If the answer is yes to all these questions, rejoice! You don’t need to have an ERP and highly paid professionals to achieve this. You need the right people with some skills and 100% transparency. You may begin with an available template or a self-developed excel sheet that tracks various financial and operational indicators. Your baby has to be transparent while showing this homework
- What is the real cost?
If a lender offers financing at 20% per annum rate of interest, it might seem formidable, and even lead you to reconsider borrowing. However, the “real” cost of the loan and what one intends to do with the money needs to be carefully thought through. Compared to a personal loan of 12-13% pa, sure, it does seem expensive, but if the money is going to be utilized to churn-out a product which gives a margin of 30% or more, a 20% interest rate loan may be definitely worth considering.

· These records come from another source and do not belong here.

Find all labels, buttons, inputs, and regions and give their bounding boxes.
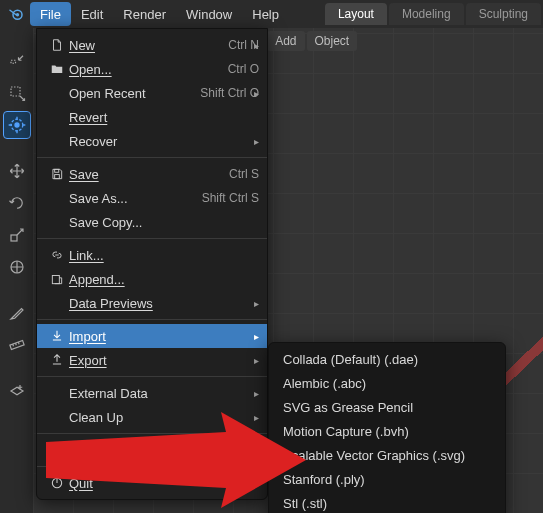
file-save-copy[interactable]: Save Copy... <box>37 210 267 234</box>
menu-help[interactable]: Help <box>242 2 289 26</box>
save-icon <box>45 165 69 183</box>
file-external-data[interactable]: External Data ▸ <box>37 381 267 405</box>
svg-rect-9 <box>55 169 59 172</box>
import-collada[interactable]: Collada (Default) (.dae) <box>269 347 505 371</box>
svg-point-5 <box>15 123 19 127</box>
import-svg[interactable]: Scalable Vector Graphics (.svg) <box>269 443 505 467</box>
tab-sculpting[interactable]: Sculpting <box>466 3 541 25</box>
import-alembic[interactable]: Alembic (.abc) <box>269 371 505 395</box>
file-open[interactable]: Open... Ctrl O <box>37 57 267 81</box>
tool-scale[interactable] <box>4 222 30 248</box>
file-revert[interactable]: Revert <box>37 105 267 129</box>
blender-logo-icon <box>6 4 26 24</box>
top-menubar: File Edit Render Window Help Layout Mode… <box>0 0 543 28</box>
import-svg-gp[interactable]: SVG as Grease Pencil <box>269 395 505 419</box>
menu-render[interactable]: Render <box>113 2 176 26</box>
menu-file[interactable]: File <box>30 2 71 26</box>
menu-edit[interactable]: Edit <box>71 2 113 26</box>
file-clean-up[interactable]: Clean Up ▸ <box>37 405 267 429</box>
menu-separator <box>37 433 267 434</box>
submenu-arrow-icon: ▸ <box>254 298 259 309</box>
tool-add[interactable] <box>4 378 30 404</box>
svg-rect-11 <box>52 276 59 284</box>
viewport-menu-add[interactable]: Add <box>267 31 304 51</box>
file-save[interactable]: Save Ctrl S <box>37 162 267 186</box>
menu-separator <box>37 376 267 377</box>
submenu-arrow-icon: ▸ <box>254 445 259 456</box>
file-link[interactable]: Link... <box>37 243 267 267</box>
workspace-tabs: Layout Modeling Sculpting <box>325 3 543 25</box>
menu-separator <box>37 157 267 158</box>
tab-layout[interactable]: Layout <box>325 3 387 25</box>
new-file-icon <box>45 36 69 54</box>
svg-rect-2 <box>11 60 16 63</box>
file-data-previews[interactable]: Data Previews ▸ <box>37 291 267 315</box>
append-icon <box>45 270 69 288</box>
file-quit[interactable]: Quit <box>37 471 267 495</box>
import-bvh[interactable]: Motion Capture (.bvh) <box>269 419 505 443</box>
menu-separator <box>37 319 267 320</box>
svg-rect-10 <box>55 175 60 179</box>
import-stl[interactable]: Stl (.stl) <box>269 491 505 513</box>
import-submenu: Collada (Default) (.dae) Alembic (.abc) … <box>268 342 506 513</box>
submenu-arrow-icon: ▸ <box>254 88 259 99</box>
folder-icon <box>45 60 69 78</box>
viewport-menu-object[interactable]: Object <box>307 31 358 51</box>
file-save-as[interactable]: Save As... Shift Ctrl S <box>37 186 267 210</box>
import-ply[interactable]: Stanford (.ply) <box>269 467 505 491</box>
import-icon <box>45 327 69 345</box>
svg-rect-8 <box>9 341 23 350</box>
menu-separator <box>37 238 267 239</box>
menu-window[interactable]: Window <box>176 2 242 26</box>
tool-transform[interactable] <box>4 254 30 280</box>
tool-annotate[interactable] <box>4 300 30 326</box>
svg-rect-6 <box>11 235 17 241</box>
file-new[interactable]: New Ctrl N ▸ <box>37 33 267 57</box>
file-open-recent[interactable]: Open Recent Shift Ctrl O ▸ <box>37 81 267 105</box>
file-menu: New Ctrl N ▸ Open... Ctrl O Open Recent … <box>36 28 268 500</box>
tool-select-box[interactable] <box>4 80 30 106</box>
menu-separator <box>37 466 267 467</box>
svg-rect-3 <box>11 87 20 96</box>
tab-modeling[interactable]: Modeling <box>389 3 464 25</box>
tool-measure[interactable] <box>4 332 30 358</box>
file-recover[interactable]: Recover ▸ <box>37 129 267 153</box>
tool-tweak[interactable] <box>4 48 30 74</box>
submenu-arrow-icon: ▸ <box>254 355 259 366</box>
left-toolbar <box>0 28 34 513</box>
submenu-arrow-icon: ▸ <box>254 40 259 51</box>
quit-icon <box>45 474 69 492</box>
export-icon <box>45 351 69 369</box>
link-icon <box>45 246 69 264</box>
file-export[interactable]: Export ▸ <box>37 348 267 372</box>
tool-cursor[interactable] <box>4 112 30 138</box>
tool-move[interactable] <box>4 158 30 184</box>
file-defaults[interactable]: Defaults ▸ <box>37 438 267 462</box>
submenu-arrow-icon: ▸ <box>254 331 259 342</box>
submenu-arrow-icon: ▸ <box>254 412 259 423</box>
file-import[interactable]: Import ▸ <box>37 324 267 348</box>
submenu-arrow-icon: ▸ <box>254 136 259 147</box>
file-append[interactable]: Append... <box>37 267 267 291</box>
submenu-arrow-icon: ▸ <box>254 388 259 399</box>
tool-rotate[interactable] <box>4 190 30 216</box>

Though options of low-cost financing for the craft sector are at the moment limited, schemeslike Credit Guarantee Fund Trust for Micro and Small Enterprises (CGTMSE which offers collateral free credit facilities to SMEs must be first explored with your bank, before moving on to options like NBFCs and venture debt funds.
Another cost that is often not factored-in is time. If you require funds in 60 days, but you foresee the loan being available not before 180 days, or an unclear time line, the rate of interest might become a secondary consideration
- Do I have positive unit economics?
Unit economics refers to the direct revenues and costs of a business expressed on a per uni of product/service basis. This can be quite different from profit being made at the gross level. Profit at the unit level usually indicates sustainable profits, whereas one-time cutbacks to expenses (for example start up founders forgoing salary) and lesser employees at the early stages, could temporarily reflect in marginal aggregate profits. Since it is highly likely that founders will not be willing to eat just Poha for the rest of their lives, unit level profitability is a crucial long-term profitability factor for self-evaluation (and credit evaluation!).
- Do you want a partnership or a loan transaction?
Do you feel the lender understands your business? Can he become a long-term partner? Do you value the interaction and people? If the answers appear negative on two or more questions, you should reconsider. Afterall, you wouldn’t want to share your baby with someone who doesn’t understand and appreciate your aspirations
Acknowledging how serious you are about the future well-being of your baby, we are confident you will make an informed choice. We hope the above insights help you in taking a decision that best works for you, and more importantly, prevents throwing your baby out along with the bath water!